Properties

Properties allow for the specialization of types and are used to indicate requirements of the data in an algorithm signature.

For example, an EdgeMap has an is_directed property which can be True or False. Strongly connected components can indicate that it takes EdgeMap(is_directed=True) in its signature. Metagraph will ensure that strongly connected components is only called with data that satisfies this requirement.

Properties can apply to abstract types or to concrete types. If they apply to abstract types, they are referred to as abstract properties. Likewise, concrete properties apply to concrete types.

Abstract properties deal with aspects of a type which are common across all implementations. EdgeMap with is_directed is an example of this. All implementations of an EdgeMap must handle directed and undirected variants.

Concrete properties deal with implementation-specific details and are more rare than abstract properties.

Specification

Properties are defined when a Type is defined.

Here is an example of the abstract Matrix type with its properties:

class Matrix(AbstractType):
    properties = {
        "is_dense": [False, True],
        "is_square": [False, True],
        "dtype": ["str", "float", "int", "bool"],
    }

The properties attribute must be a dict with string keys and list-like keys. Generally, the values should be a list of True/False or a list of strings.

The keys represent the properties for this type. The values represent the allowable values for each property. Together, they define the specification of a type’s properties.

Requirements

Within an algorithm’s signature, properties can be passed to a type class to indicate what assumptions the algorithm will make. Metagraph will enforce these restrictions prior to calling the algorithm.

Here is an example of strongly connected components. Besides annotating the type of graph as EdgeSet, this also indicates that the is_directed property of the EdgeSet must be True.

@abstract_algorithm("clustering.strongly_connected_components")
def strongly_connected_components(graph: EdgeSet(is_directed=True)) -> NodeMap:
    pass

If a list of values is allowable, this is indicated with a list or set of values in the signature.
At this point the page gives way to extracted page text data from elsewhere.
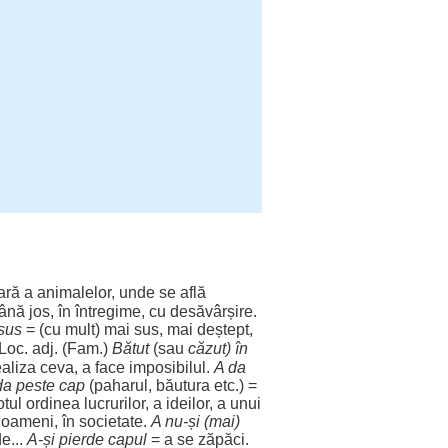
ară
a
animalelor
, unde se
află
ână
jos
, în
întregime
, cu
desăvârșire
.
sus
= (cu
mult
) mai
sus
, mai
deștept
,
Loc
. adj. (Fam.)
Bătut
(sau
căzut
) în
ealiza
ceva, a
face
imposibilul
.
A da
da
peste
cap
(
paharul
,
băutura
etc.) =
otul
ordinea
lucrurilor
, a
ideilor
, a unui
oameni
, în
societate
.
A nu-și (mai)
e...
A-și
pierde
capul
= a se
zăpăci
.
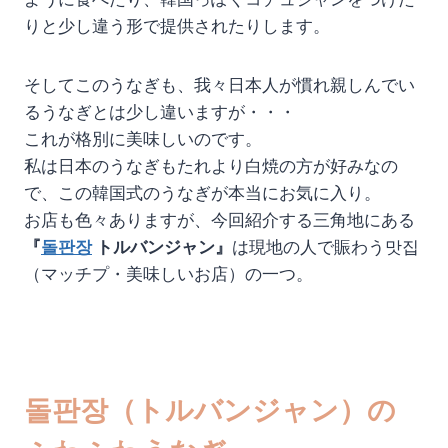
りと少し違う形で提供されたりします。
そしてこのうなぎも、我々日本人が慣れ親しんでい
るうなぎとは少し違いますが・・・
これが格別に美味しいのです。
私は日本のうなぎもたれより白焼の方が好みなの
で、この韓国式のうなぎが本当にお気に入り。
お店も色々ありますが、今回紹介する三角地にある
『
돌판장
トルバンジャン』
は現地の人で賑わう맛집
（マッチプ・美味しいお店）の一つ。
돌판장（トルバンジャン）の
Here is the pagerank signature showing the two allowable dtypes are {"int", "float"}.

@abstract_algorithm("link_analysis.pagerank")
def pagerank(
    graph: EdgeMap(dtype={"int", "float"}),
    damping: float = 0.85,
    maxiter: int = 50,
    tolerance: float = 1e-05,
) -> NodeMap:
    pass

Classification

Concrete types are required to have the following functions:
  • _compute_abstract_properties(obj, props: List[str], known_props: Dict[str, Any]) → Dict[str, Any]
  • _compute_concrete_properties(obj, props: List[str], known_props: Dict[str, Any]) → Dict[str, Any]

These are used to discover the properties of data objects and ensure they meet the algorithm requirements.

If an algorithm signature leaves out a property, that property value is not passed to the _compute_xxx_properties method, effectively ignoring it.

If an algorithm signature specifies a value or values, the computed property must match or the object will be rejected prior to the algorithm call.

Property Cache

Computing properties of an object might be expensive. To avoid duplicating this effort each time the object is passed to an algorithm, properties are cached by metagraph.

When requesting new properties to be computed, the known_props are passed along to avoid redundant work.

Translation functions can populate the property cache by calling the concrete type’s get_typeinfo method and then calling update_props on the TypeInfo object. This helps avoid unnecessary effort to compute properties that the translator already knows from the input object.

If for some reason, the property cache for an object needs to be cleared, this is the way to do it. In general, this should not be needed for normal usage of Metagraph.

# How to force cached properties to be purged
SomeConcreteType._typecache.expire(obj)